Jean-François Lapointe, directeur général et artistique de l’Opéra de Québec est, on le sait, très attaché au répertoire lyrique chanté en français. En ouvrant la saison avec Lucie de Lammermoor, la version française du célèbre opéra de Donizetti, il a fait d’une pierre deux coups: concilier le bel canto avec l’esprit du grand opéra romantique français. Pour s’ajuster au goût français dominé par Halévy et Meyerbeer, Donizetti avait, en 1839, avait apporté quelques changements à son œuvre. Les récitatifs ont un ton plus théâtral, le célèbre air de Lucia, Regnava nel silenzio, a fait place à une cavatine provenant d’une œuvre antérieure; certains personnages ont changé de nom et Alisa, la confidente, a disparu, ce qui met l’accent sur l’isolement de l’héroïne, seule dans un milieu d’hommes contrôlants.

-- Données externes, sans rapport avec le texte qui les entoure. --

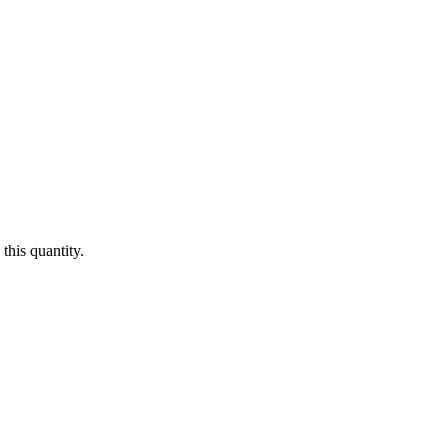
this quantity.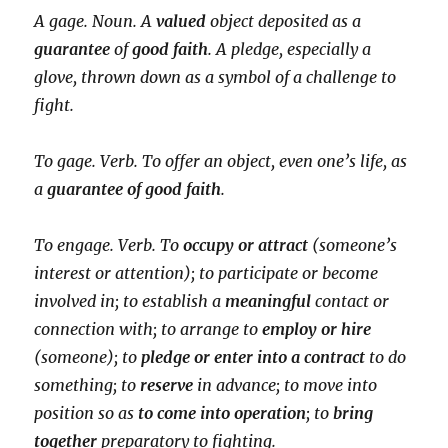
A gage. Noun. A
valued
object deposited as a
guarantee
of
good faith
. A pledge, especially a
glove, thrown down as a symbol of a challenge to
fight.
To gage. Verb. To offer an object, even one’s life, as
a
guarantee of good faith
.
To engage. Verb. To
occupy or attract
(someone’s
interest or attention); to participate or become
involved in; to establish a
meaningful
contact or
connection with; to arrange to
employ or hire
(someone); to
pledge or enter into a contract
to do
something; to
reserve
in advance; to move into
position so as
to come into operation
; to
bring
together
preparatory to fighting.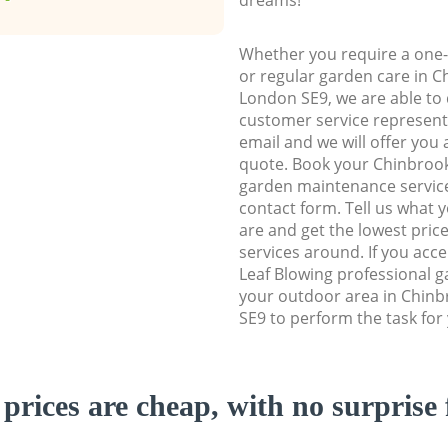
Whether you require a one-
or regular garden care in 
London SE9, we are able to d
customer service representa
email and we will offer you 
quote. Book your Chinbro
garden maintenance service 
contact form. Tell us what
are and get the lowest price
services around. If you acc
Leaf Blowing professional g
your outdoor area in Chin
SE9 to perform the task for
prices are cheap, with no surprise 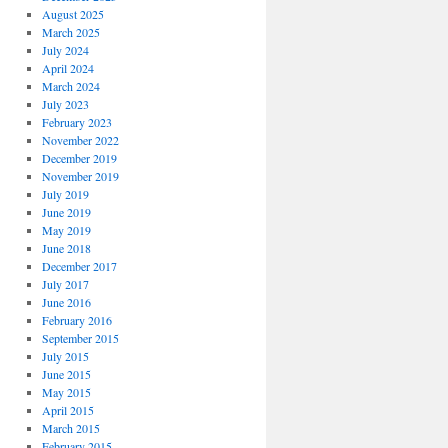
August 2025
March 2025
July 2024
April 2024
March 2024
July 2023
February 2023
November 2022
December 2019
November 2019
July 2019
June 2019
May 2019
June 2018
December 2017
July 2017
June 2016
February 2016
September 2015
July 2015
June 2015
May 2015
April 2015
March 2015
February 2015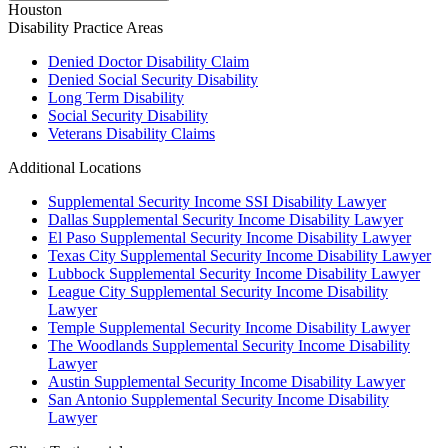
Houston
Disability
Practice Areas
Denied Doctor Disability Claim
Denied Social Security Disability
Long Term Disability
Social Security Disability
Veterans Disability Claims
Additional Locations
Supplemental Security Income SSI Disability Lawyer
Dallas Supplemental Security Income Disability Lawyer
El Paso Supplemental Security Income Disability Lawyer
Texas City Supplemental Security Income Disability Lawyer
Lubbock Supplemental Security Income Disability Lawyer
League City Supplemental Security Income Disability
Lawyer
Temple Supplemental Security Income Disability Lawyer
The Woodlands Supplemental Security Income Disability
Lawyer
Austin Supplemental Security Income Disability Lawyer
San Antonio Supplemental Security Income Disability
Lawyer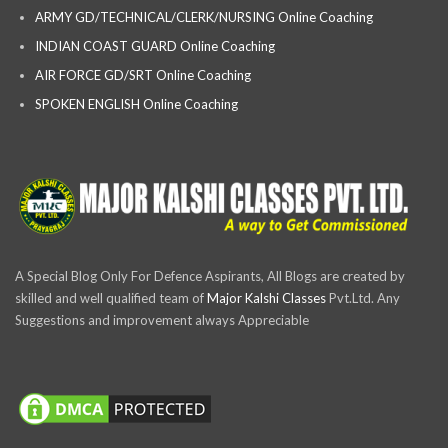
ARMY GD/TECHNICAL/CLERK/NURSING Online Coaching
INDIAN COAST GUARD Online Coaching
AIR FORCE GD/SRT Online Coaching
SPOKEN ENGLISH Online Coaching
A Special Blog Only For Defence Aspirants, All Blogs are created by
skilled and well qualified team of
Major Kalshi Classes
Pvt.Ltd. Any
Suggestions and improvement always Appreciable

La mise en scène, les décors et les costumes de Lucie de Lammermoor sont ceux de la production de l’opéra de Tours. Si la distribution vocale est irréprochable, on peut s’interroger sur les choix du metteur en scène Nicola Berloffa et du scénographe Andrea Belli, qui ont occulté toute la couleur « locale » inspirée par une nouvelle de Walter Scott.
Comme on le fait souvent maintenant, l’opéra est transposé dans la société aristocratique du XIXe siècle. Cela est pertinent, le femmes de l’époque n’échappant ni au mariage d’intérêt ni à la soumission aux hommes de leur entourage. En balayant du revers de la main toute référence visuelle au livret (forêt, fontaine), Berloffa et Belli privent le spectateur de tous ses repères et d’une certaine logique. Le lever de rideau est censé représenter une chasse en forêt : aucun décor, une série de projecteurs jaunâtres éclairent faiblement la scène envahie de fumée, – une possible allusion au brouillard écossais. Les chasseurs sont sagement assis, en redingote, un livre à la main, comme s’ils lisaient le roman de Walter Scott ! Le décor dans lequel évolue Lucie est fait de trois grands panneaux blancs tenant lieu de forêt ou de château. Quant à la scène de la folie, il faut beaucoup d’imagination pour croire que, dans sa robe blanche immaculée et avec sa coiffure impeccable, Lucie vient d’assassiner son mari !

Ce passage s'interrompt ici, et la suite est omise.